My favourite – and it seems many other people’s favourite – new feature in the February 2022 Power BI Desktop release is support for more datasources (including SQL Server, Azure SQL DB and Synapse) with dynamic M parameters. In my opinion dynamic M parameters are extremely important for anyone planning to use DirectQuery: they give you a lot more control over the SQL that is generated by Power BI and therefore give you a lot more control over query performance.
Teo Lachev has already stolen my thunder and blogged about how the new functionality allows you to use a TSQL stored procedure as the source of a table in DirectQuery mode. In this post I’m going to show you something very similar – but instead of using a stored procedure, I’m going to show a simple example of how to use a TSQL table-valued function, which I think has a slight advantage in terms of ease-of-use.
To start off I created a table-valued function in the Adventure Works 2017 sample database on my local SQL Server which returns some filtered data from the DimDate table:
CREATE FUNCTION [dbo].[udfDates] (
@day_name varchar(50),
@month_name varchar(50)
)
RETURNS TABLE
AS
RETURN
SELECT
FullDateAlternateKey, EnglishDayNameOfWeek, EnglishMonthName, CalendarYear
FROM
DimDate
WHERE
EnglishDayNameOfWeek=@day_name
and
EnglishMonthName=@month_name;
Here’s how it can be called in a SQL SELECT statement:
select
FullDateAlternateKey,
EnglishDayNameOfWeek,
EnglishMonthName,
CalendarYear
from
udfDates('Thursday', 'February')
where
CalendarYear=2005

Next, I created a Power Query query in my dataset that called this function and returned a table in DirectQuery mode.
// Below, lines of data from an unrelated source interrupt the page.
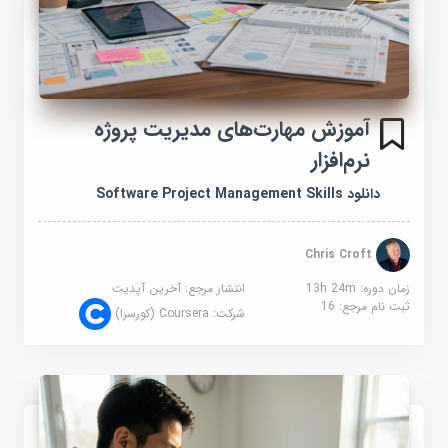
آموزش مهارت‌های مدیریت پروژه
نرم‌افزار
دانلود Software Project Management Skills
Chris Croft
زمان دوره: 13h 24m
انتشار مرجع:
آخرین آپدیت
ثبت نام مرجع:
16
شرکت:
Coursera (کورسرا)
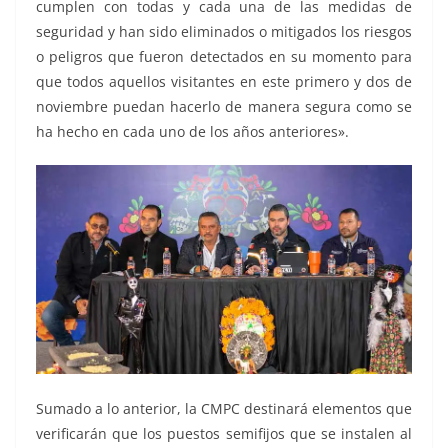
cumplen con todas y cada una de las medidas de
seguridad y han sido eliminados o mitigados los riesgos
o peligros que fueron detectados en su momento para
que todos aquellos visitantes en este primero y dos de
noviembre puedan hacerlo de manera segura como se
ha hecho en cada uno de los años anteriores».
Sumado a lo anterior, la CMPC destinará elementos que
verificarán que los puestos semifijos que se instalen al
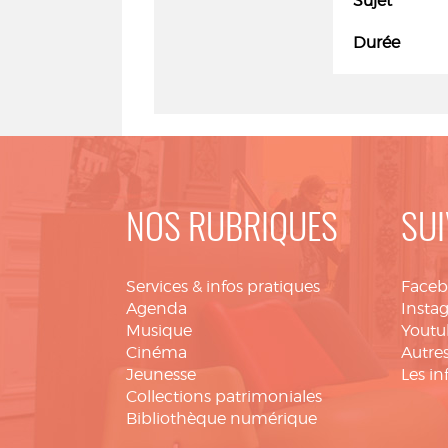
Sujet
Durée
NOS RUBRIQUES
SUI
Services & infos pratiques
Face
Agenda
Insta
Musique
Youtu
Cinéma
Autres
Jeunesse
Les in
Collections patrimoniales
Bibliothèque numérique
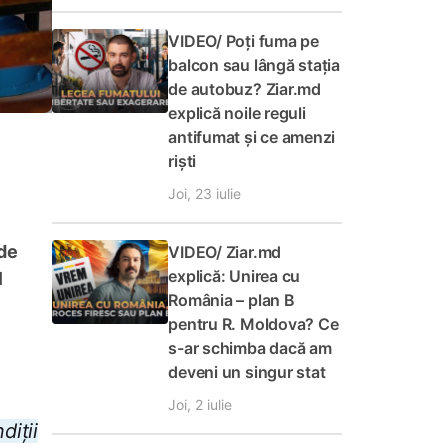
VIDEO/ Poți fuma pe
balcon sau lângă stația
de autobuz? Ziar.md
explică noile reguli
antifumat și ce amenzi
riști
Joi, 23 iulie
 de
VIDEO/ Ziar.md
explică: Unirea cu
l
România – plan B
pentru R. Moldova? Ce
s-ar schimba dacă am
deveni un singur stat
Joi, 2 iulie
diții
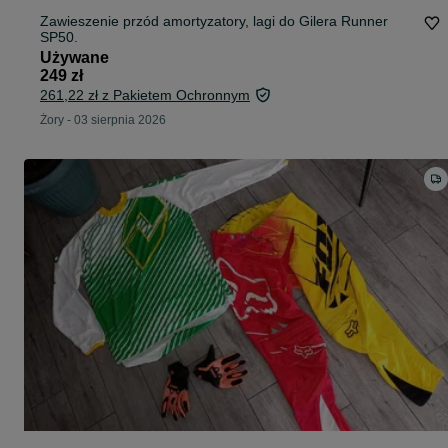
Zawieszenie przód amortyzatory, lagi do Gilera Runner
SP50.
Używane
249 zł
261,22 zł z Pakietem Ochronnym
Żory
-
03 sierpnia 2026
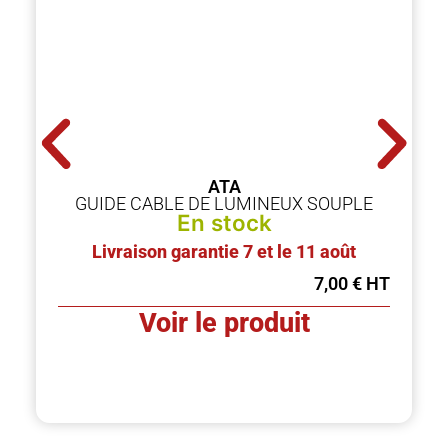
ATA
GUIDE CABLE DE LUMINEUX SOUPLE
En stock
Livraison garantie 7 et le 11 août
7,00
€
Voir le produit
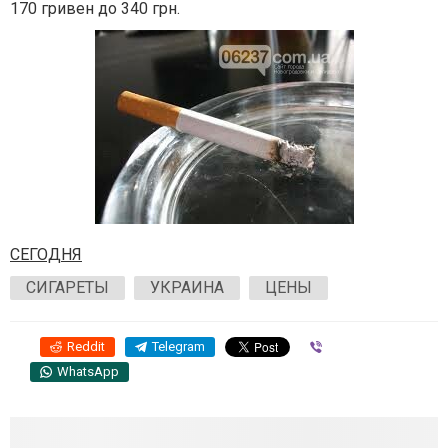
170 гривен до 340 грн.
СЕГОДНЯ
СИГАРЕТЫ
УКРАИНА
ЦЕНЫ
Reddit
Telegram
Viber
WhatsApp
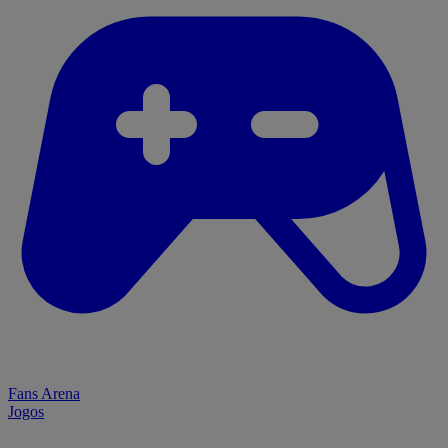
Fans Arena
Jogos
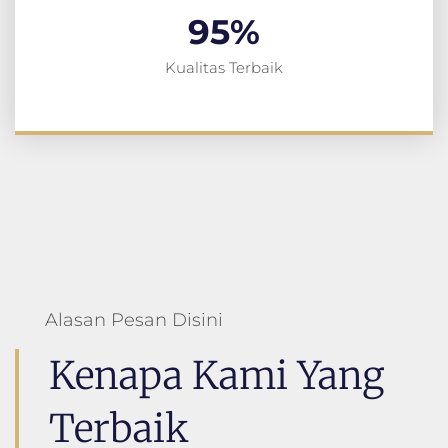
95
%
Kualitas Terbaik
Alasan Pesan Disini
Kenapa Kami Yang
Terbaik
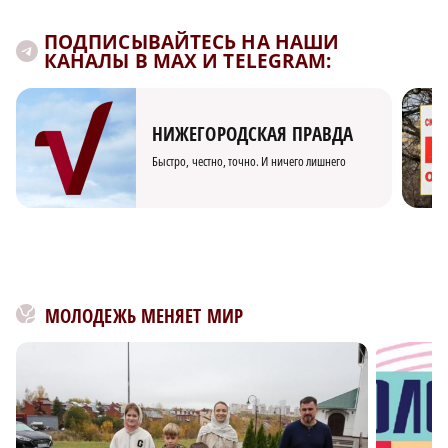
ПОДПИСЫВАЙТЕСЬ НА НАШИ
КАНАЛЫ В MAX И TELEGRAM:
НИЖЕГОРОДСКАЯ ПРАВДА
Быстро, честно, точно. И ничего лишнего
МОЛОДЕЖЬ МЕНЯЕТ МИР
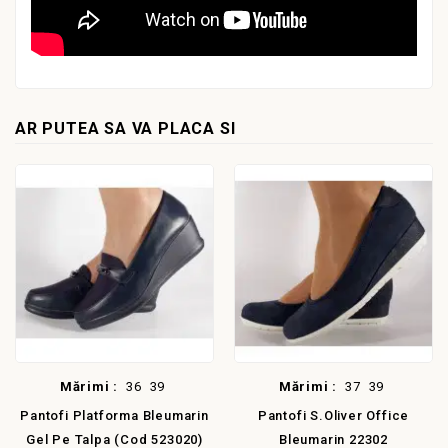
AR PUTEA SA VA PLACA SI
Mărimi :
36
39
Mărimi :
37
39
Pantofi Platforma Bleumarin
Pantofi S.Oliver Office
Gel Pe Talpa (cod 523020)
Bleumarin 22302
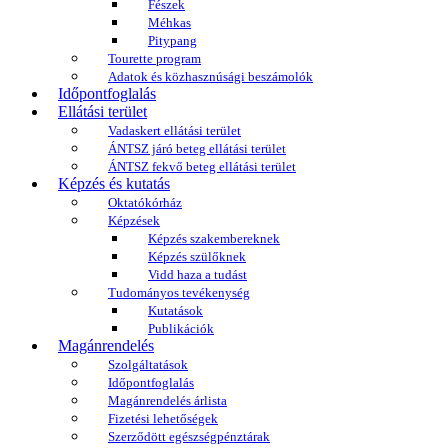
Fészek
Méhkas
Pitypang
Tourette program
Adatok és közhasznúsági beszámolók
Időpontfoglalás
Ellátási terület
Vadaskert ellátási terület
ÁNTSZ járó beteg ellátási terület
ÁNTSZ fekvő beteg ellátási terület
Képzés és kutatás
Oktatókórház
Képzések
Képzés szakembereknek
Képzés szülőknek
Vidd haza a tudást
Tudományos tevékenység
Kutatások
Publikációk
Magánrendelés
Szolgáltatások
Időpontfoglalás
Magánrendelés árlista
Fizetési lehetőségek
Szerződött egészségpénztárak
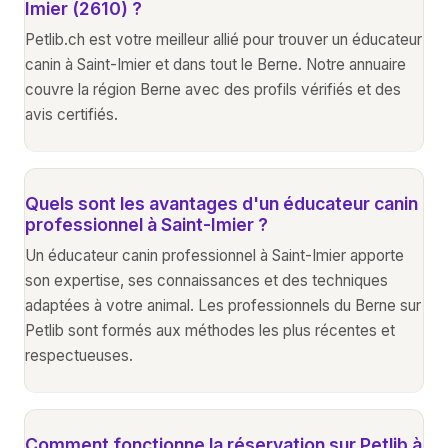
Imier (2610) ?
Petlib.ch est votre meilleur allié pour trouver un éducateur
canin à Saint-Imier et dans tout le Berne. Notre annuaire
couvre la région Berne avec des profils vérifiés et des
avis certifiés.
Quels sont les avantages d'un éducateur canin
professionnel à Saint-Imier ?
Un éducateur canin professionnel à Saint-Imier apporte
son expertise, ses connaissances et des techniques
adaptées à votre animal. Les professionnels du Berne sur
Petlib sont formés aux méthodes les plus récentes et
respectueuses.
Comment fonctionne la réservation sur Petlib à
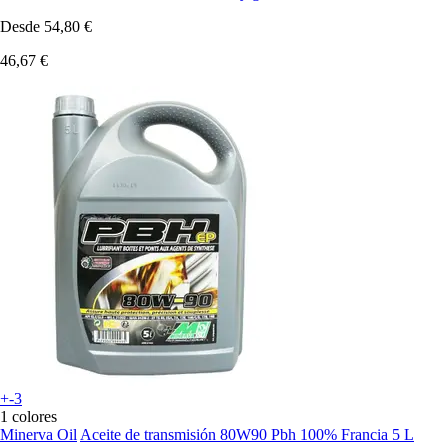
Desde
54,80 €
46,67 €
+-3
1 colores
Minerva Oil
Aceite de transmisión 80W90 Pbh 100% Francia 5 L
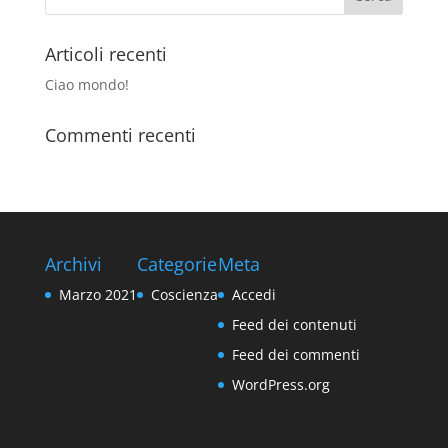
Articoli recenti
Ciao mondo!
Commenti recenti
Archivi
Categorie
Meta
Marzo 2021
Coscienza
Accedi
Feed dei contenuti
Feed dei commenti
WordPress.org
The great thing about table-valued functions is that they appear in the Navigator pane when you connect to a SQL Server database from the Power Query Editor:

You can only hard-code the values you pass to the function’s parameters at this point but even if you do nothing here you can just return an empty table. After having done this I selected DirectQuery mode:

After this I created two Power Query text parameters, called DayName and MonthName, to hold the month and day names to be passed to the function:


I also created two Import mode queries called DayNames and MonthNames to hold all the valid values for the DayName and MonthName parameters:


The last thing to do in the Power Query Editor was to edit the query calling the function to pass the M parameters to it. Here’s the M code for the query after the modification made to the “Invoked Functiondbo_udfDates1” step:
let
Source = Sql.Database(
"localhost",
"AdventureWorksDW2017"
),
dbo_udfDates = Source
{
[
Schema = "dbo",
Item = "udfDates"
]
}
[Data],
#"Invoked Functiondbo_udfDates1"
= dbo_udfDates(DayName, MonthName)
in
#"Invoked Functiondbo_udfDates1"
At this point I closed the Power Query Editor and loaded the three tables to my dataset:

Next I bound the EnglishDayNameOfWeek column on the DayNames table to the DayName M parameter and the EnglishMonthName column on the MonthNames table to the MonthName M parameter:


Finally, I built a report with two slicers bound to the two dynamic M parameter columns and a table showing the output of the table-valued function:

Here’s an example of the TSQL generated by Power BI to populate the table in this report:
SELECT
TOP (501)
[t0].[FullDateAlternateKey],
[t0].[EnglishDayNameOfWeek],
[t0].[EnglishMonthName]
FROM
(
(
select [$Table].[FullDateAlternateKey],
[$Table].[EnglishDayNameOfWeek],
[$Table].[EnglishMonthName],
[$Table].[CalendarYear]
from [dbo].[udfDates]('Thursday', 'February') as [$Table]
)
)
AS [t0]
WHERE
(
[t0].[CalendarYear] = 2010
)
GROUP BY
[t0].[FullDateAlternateKey],[t0].[EnglishDayNameOfWeek],
[t0].[EnglishMonthName],[t0].[CalendarYear]
ORDER BY [t0].[FullDateAlternateKey]
ASC
,[t0].[EnglishMonthName]
ASC
,[t0].[CalendarYear]
ASC
,[t0].[EnglishDayNameOfWeek]
ASC
I am by no means an expert in writing efficient TSQL so I can’t comment on the pros and cons of table-valued functions, stored procedures or using native SQL queries in Power BI (although the last of these has obvious maintainability issues). Hopefully, though, you can see the possibilities – and if you do get round to using this approach on a project, please let me know how you get on!